Return the lines below that carry the word "series".
START DATA EXCERPTS
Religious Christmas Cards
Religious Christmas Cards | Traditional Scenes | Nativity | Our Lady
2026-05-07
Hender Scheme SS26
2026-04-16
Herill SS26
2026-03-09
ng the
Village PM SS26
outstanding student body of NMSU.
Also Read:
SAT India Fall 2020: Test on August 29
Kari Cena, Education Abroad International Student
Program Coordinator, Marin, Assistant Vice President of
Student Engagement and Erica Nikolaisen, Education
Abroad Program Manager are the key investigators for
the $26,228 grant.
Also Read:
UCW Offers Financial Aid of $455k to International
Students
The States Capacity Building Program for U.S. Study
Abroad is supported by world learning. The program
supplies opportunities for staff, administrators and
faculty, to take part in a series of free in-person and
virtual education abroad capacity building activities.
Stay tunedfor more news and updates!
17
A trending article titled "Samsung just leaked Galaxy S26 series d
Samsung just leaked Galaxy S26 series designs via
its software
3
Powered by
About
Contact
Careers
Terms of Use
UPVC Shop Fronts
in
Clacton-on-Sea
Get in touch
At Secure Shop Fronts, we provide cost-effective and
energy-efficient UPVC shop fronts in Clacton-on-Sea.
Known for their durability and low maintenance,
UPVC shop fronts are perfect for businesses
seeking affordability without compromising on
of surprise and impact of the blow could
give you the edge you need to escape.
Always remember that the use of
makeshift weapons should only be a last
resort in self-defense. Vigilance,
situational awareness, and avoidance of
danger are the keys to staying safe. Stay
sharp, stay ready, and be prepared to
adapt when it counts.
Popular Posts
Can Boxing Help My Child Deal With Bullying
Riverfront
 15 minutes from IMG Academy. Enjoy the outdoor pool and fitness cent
END DATA EXCERPTS
START DATA EXCERPTS
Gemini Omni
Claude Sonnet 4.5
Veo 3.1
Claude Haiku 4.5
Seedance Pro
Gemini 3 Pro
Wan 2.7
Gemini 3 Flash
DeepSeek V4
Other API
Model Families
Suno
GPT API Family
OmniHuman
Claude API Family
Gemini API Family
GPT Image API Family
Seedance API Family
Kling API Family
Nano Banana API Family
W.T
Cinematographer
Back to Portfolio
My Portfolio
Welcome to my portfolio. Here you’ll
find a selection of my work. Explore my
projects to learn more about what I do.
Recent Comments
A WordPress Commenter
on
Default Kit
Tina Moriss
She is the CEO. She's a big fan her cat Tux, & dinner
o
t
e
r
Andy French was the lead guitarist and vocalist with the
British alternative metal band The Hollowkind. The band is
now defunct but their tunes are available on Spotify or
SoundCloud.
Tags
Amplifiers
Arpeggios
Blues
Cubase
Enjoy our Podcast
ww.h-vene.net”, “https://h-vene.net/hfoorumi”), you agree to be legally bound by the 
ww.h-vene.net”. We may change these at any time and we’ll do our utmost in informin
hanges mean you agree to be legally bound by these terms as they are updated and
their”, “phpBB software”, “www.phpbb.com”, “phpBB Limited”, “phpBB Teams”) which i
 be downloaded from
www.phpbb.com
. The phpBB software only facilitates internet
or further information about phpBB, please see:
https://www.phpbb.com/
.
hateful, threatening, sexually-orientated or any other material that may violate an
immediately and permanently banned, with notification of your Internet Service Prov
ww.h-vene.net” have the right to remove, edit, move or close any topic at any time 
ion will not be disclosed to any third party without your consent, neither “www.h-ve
END DATA EXCERPTS
START DATA EXCERPTS
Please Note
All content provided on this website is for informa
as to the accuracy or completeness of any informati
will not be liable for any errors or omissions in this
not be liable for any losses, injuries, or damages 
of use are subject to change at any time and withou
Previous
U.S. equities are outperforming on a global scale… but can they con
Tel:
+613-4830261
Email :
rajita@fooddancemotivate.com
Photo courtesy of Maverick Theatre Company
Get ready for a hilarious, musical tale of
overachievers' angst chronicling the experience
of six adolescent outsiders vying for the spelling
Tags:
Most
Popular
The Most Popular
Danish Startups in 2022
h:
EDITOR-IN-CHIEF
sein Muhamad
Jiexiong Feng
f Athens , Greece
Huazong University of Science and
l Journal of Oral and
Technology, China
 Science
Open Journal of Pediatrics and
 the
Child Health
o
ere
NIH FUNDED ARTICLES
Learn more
END DATA EXCERPTS
FINISHED EXERCISE:
faculty, to take part in a series of free in-person and
A trending article titled "Samsung just leaked Galaxy S26 series d
Samsung just leaked Galaxy S26 series designs via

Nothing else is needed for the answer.